5. Review Comments to the Author

Reviewer #1: Criteria for Publication:

The study meets all criteria for publication. #3 criteria that “experiments, statistics, and other analyses are performed to a high standard and are described in sufficient detail” would benefit from minor revisions as outlined below to improve study robustness and clarity of methods utilized.

We thank the reviewer for their constructive feedback and have made significant changes to the manuscript to address these issues. Hopefully the reviewer agrees that the revised manuscript is greatly improved and suitable for publication.

General Comments:

This is an interesting study investigating the effects of son reduction on different types of blood cells. It is especially interesting that son reduction does not result in a decrease in erythromyeloid HSPC numbers but does impair erythropoiesis through reduction of mature blood cells. Human SON LoF mutations result in spinal and brain malformations, and the patients also have hematologic and kidney abnormalities. This study uses zebrafish as a model organism to assess the SON ortholog role in regulating blood development. Overall, this manuscript has appropriate conclusions and demonstrates a clear association between son reduction and a decrease in multiple mature blood cell types. I especially appreciated the use of rescue experiments to show that son recovery is associated with an increase in blood cells close to normal levels. The discussion section is especially great and thoroughly explains the results, limitations, future work, and long-term hypotheses.

Conceptually, I am interested in how son’s lack of repetitive sequence motifs could affect the translation of these results to mammalian studies. As seen in Kim et al. 2016, several patients exhibited SON LoF mutations in the repeat domain, which does not appear to be conserved in zebrafish son. Although that same paper shows son depletion exhibits similar head and spinal malformations to SON depletion, it is still worth mentioning how the absence of the repeat motifs in son could limit this study.

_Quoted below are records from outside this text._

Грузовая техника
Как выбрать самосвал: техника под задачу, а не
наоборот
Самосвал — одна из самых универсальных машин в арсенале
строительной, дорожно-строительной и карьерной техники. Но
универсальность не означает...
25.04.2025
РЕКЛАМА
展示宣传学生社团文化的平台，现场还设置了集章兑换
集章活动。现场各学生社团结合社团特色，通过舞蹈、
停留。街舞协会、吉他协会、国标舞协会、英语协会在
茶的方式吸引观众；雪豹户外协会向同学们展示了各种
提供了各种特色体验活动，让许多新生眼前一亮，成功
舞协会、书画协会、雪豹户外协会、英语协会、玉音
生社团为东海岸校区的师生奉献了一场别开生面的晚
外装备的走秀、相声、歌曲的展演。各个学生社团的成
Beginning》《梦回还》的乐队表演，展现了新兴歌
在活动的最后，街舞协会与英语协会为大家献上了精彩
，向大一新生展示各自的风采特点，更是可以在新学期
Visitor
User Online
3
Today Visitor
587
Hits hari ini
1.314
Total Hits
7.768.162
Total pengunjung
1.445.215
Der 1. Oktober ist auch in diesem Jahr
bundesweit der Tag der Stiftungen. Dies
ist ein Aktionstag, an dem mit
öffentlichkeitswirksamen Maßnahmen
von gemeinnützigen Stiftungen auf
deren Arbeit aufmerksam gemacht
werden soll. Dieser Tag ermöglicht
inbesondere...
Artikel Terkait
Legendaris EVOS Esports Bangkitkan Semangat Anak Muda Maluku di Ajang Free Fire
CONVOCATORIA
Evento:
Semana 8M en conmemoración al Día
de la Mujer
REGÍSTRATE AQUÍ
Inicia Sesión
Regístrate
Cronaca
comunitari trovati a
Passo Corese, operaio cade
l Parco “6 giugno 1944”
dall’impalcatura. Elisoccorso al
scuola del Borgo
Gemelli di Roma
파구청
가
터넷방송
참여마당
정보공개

We agree that further discussion of this is warranted, and have added the following to the discussion section of the manuscript:

“It is worth noting that zebrafish Son and human SON are not exactly the same, which may limit the use of zebrafish to understand certain human phenotypes related to specific mutations in SON, especially in a repetitive amino acid region that is lacking in the zebrafish ortholog. Son and SON share only 47% sequence identity, but do have a sequence identity of 48% in the RS domain (Ser/Arg-rich domain), 79% in the G-patch domain (an RNA binding domain), and 67% in the DSRM (double stranded RNA-binding motif). Importantly, the total homology between the proteins from the RS domain to the C terminus is 59%[17]. While these domains are essential for the function of Son and SON, not all human patients had mutations in these regions. In fact, 13/27 patients identified in our previous studies had mutations in a repetitive amino acid region upstream of the RS domain[17,19]. While the zebrafish loss-of-function phenotypes seem to recapitulate the brain[17], spine[17], kidney[19], and blood phenotypes seen in human patients, it will be difficult to study specific mutations located in the repeat regions with the zebrafish model.”

Major points:

• This study would benefit from more detailed descriptions of methods and results. For example, how exactly were images captured/processed, and how was pixel density determined in ImageJ?

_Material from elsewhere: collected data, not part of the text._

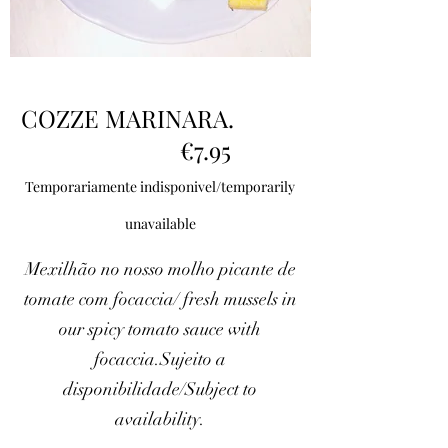
COZZE MARINARA.
€7.95
Temporariamente indisponivel/temporarily
unavailable
Mexilhão no nosso molho picante de
tomate com focaccia/ fresh mussels in
our spicy tomato sauce with
focaccia.Sujeito a
disponibilidade/Subject to
availability.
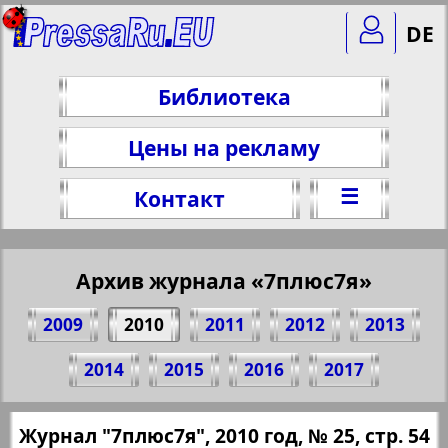
DE
Библиотека
Цены на рекламу
☰
Контакт
Архив журнала «7плюс7я»
2009
2010
2011
2012
2013
Поделитесь 54 стр. журнала "7плюс7я",
2014
2015
2016
2017
№ 25, 2010 г.
(Нажмите, чтобы скопировать ссылку)
✖
Журнал "7плюс7я", 2010 год, № 25, стр. 54
Все номера журнала "7плюс7я" за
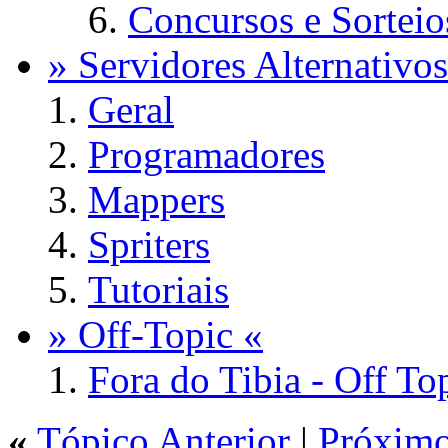
Concursos e Sorteio
» Servidores Alternativos
Geral
Programadores
Mappers
Spriters
Tutoriais
» Off-Topic «
Fora do Tibia - Off To
«
Tópico Anterior
|
Próximo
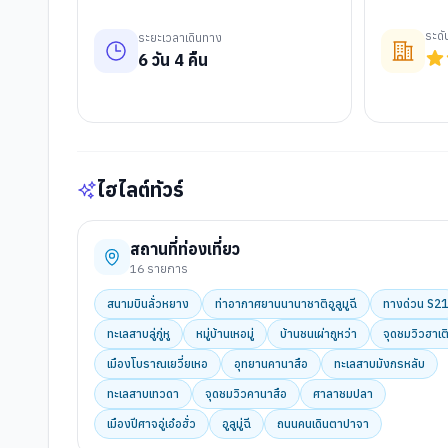
ระด
ระยะเวลาเดินทาง
6
วัน
4
คืน
ไฮไลต์ทัวร์
สถานที่ท่องเที่ยว
16
รายการ
สนามบินลั่วหยาง
ท่าอากาศยานนานาชาติอูลูมูฉี
ทางด่วน S21
ทะเลสาบลู่กู่หู
หมู่บ้านเหอมู่
บ้านชนเผ่าถูหว่า
จุดชมวิวฮาเต
เมืองโบราณเยวี่ยเหอ
อุทยานคานาสือ
ทะเลสาบมังกรหลับ
ทะเลสาบเทวดา
จุดชมวิวคานาสือ
ศาลาชมปลา
เมืองปีศาจอู่เอ๋อฮั่ว
อูลูมู่ฉี
ถนนคนเดินตาปาจา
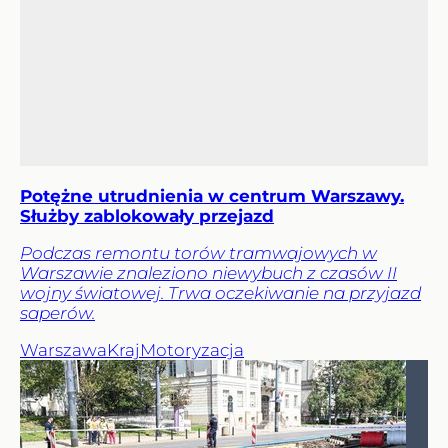
Potężne utrudnienia w centrum Warszawy.
Służby zablokowały przejazd
Podczas remontu torów tramwajowych w
Warszawie znaleziono niewybuch z czasów II
wojny światowej. Trwa oczekiwanie na przyjazd
saperów.
Warszawa
Kraj
Motoryzacja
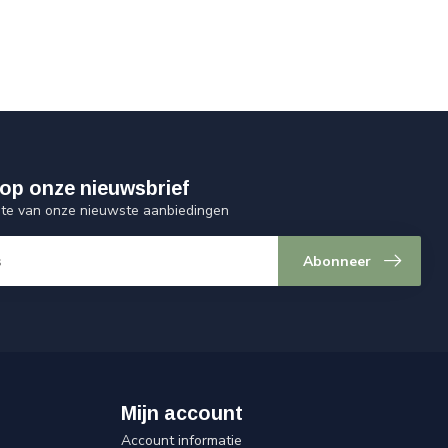
op onze nieuwsbrief
ogte van onze nieuwste aanbiedingen
Abonneer
Mijn account
Account informatie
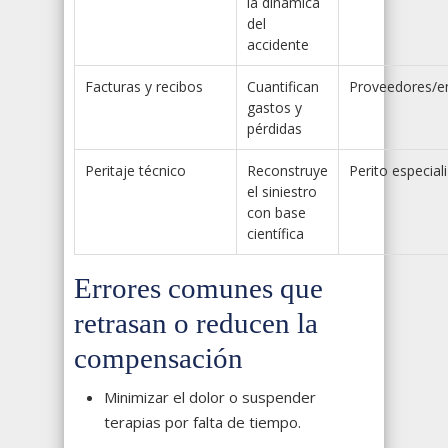
la dinámica
del
accidente
Facturas y recibos
Cuantifican
Proveedores/e
gastos y
pérdidas
Peritaje técnico
Reconstruye
Perito especial
el siniestro
con base
científica
Errores comunes que
retrasan o reducen la
compensación
Minimizar el dolor o suspender
terapias por falta de tiempo.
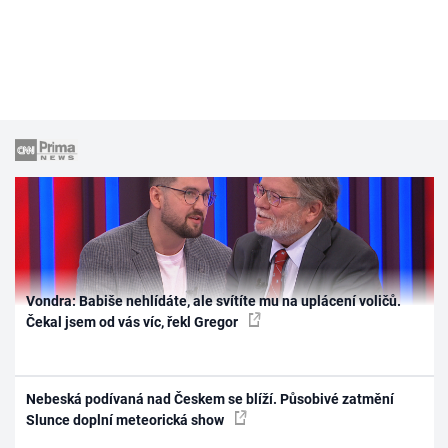
Vondra: Babiše nehlídáte, ale svítíte mu na uplácení voličů.
Čekal jsem od vás víc, řekl Gregor
Nebeská podívaná nad Českem se blíží. Působivé zatmění
Slunce doplní meteorická show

We apologize; we were trying to be brief in respects to methods. However, we realize that this may be confusing. We have added back information to these sections. Hopefully the reviewer agrees that there is now sufficient information to understand the methods and results.

• Determining a threshold for each phenotype (no blood, no circulation, normal blood, little blood) would greatly increase the robustness of the experiments. How do you define these phenotypes; by eye or with quantitative measurements of blood cells? How can you reliably quantitate no circulation? An example is in Figure 3 where, at least to my untrained eye, the no circulation image appears very similar to the normal blood phenotype. Having a quantitative threshold to describe these phenotypes would take away any guesswork on which category each fish fell into.

We appreciate this question, and should have better addressed this issue in the manuscript. First, we define these phenotypes by eye. The person looking at the animals looks at uninjected control animals first, and counts the amount of fish that are “normal.” Usually this is close to 100%. Then, they look at the morpholino-injected animals. It is usually quite striking, as in Figure 1, to see less blood versus normal, especially with RBCs. While the “normal” animals basically have their vessels completely full of green fluorescent cells (the vessels almost look like a constant “line” of cells), the “less blood” have scattered amounts of green cells moving through the vasculature. Honestly, it’s really easy to see visually- this isn’t just a small reduction in blood cells. Secondly, the “no circulation” phenotype, while difficult to observe in a still image, is very obvious under a microscope. Basically, you can see the heart pumping and fluid moving through the vessels, but the fluorescent cells are not moving at all. In other words, it looks like just plasma is circulating, with no blood cells. Your question about Figure 3: yes. It looks the same in a static picture. But in the “no circulation” animals those cd41+ cells are trapped in the caudal hematopoietic tissue- you never see them moving around in the animal’s vasculature. We aren’t sure if this is a homing issue for the cells or if the cells can’t extravasate properly, which we discuss in the Discussion. We have quantitated the amount of cells for the mpx:GFP animals by actually counting the myeloid cells. And lck:GFP animals were quantitated by pixel density. While there aren’t enough cd41+ cells at 72hpf to quantitate well with flow cytometry, we have added data showing flow cytometry experiments for RBCs.

Minor points:

• To improve clarity, figure 1&2, and 3&4 can be combined as they are describing the same cell type.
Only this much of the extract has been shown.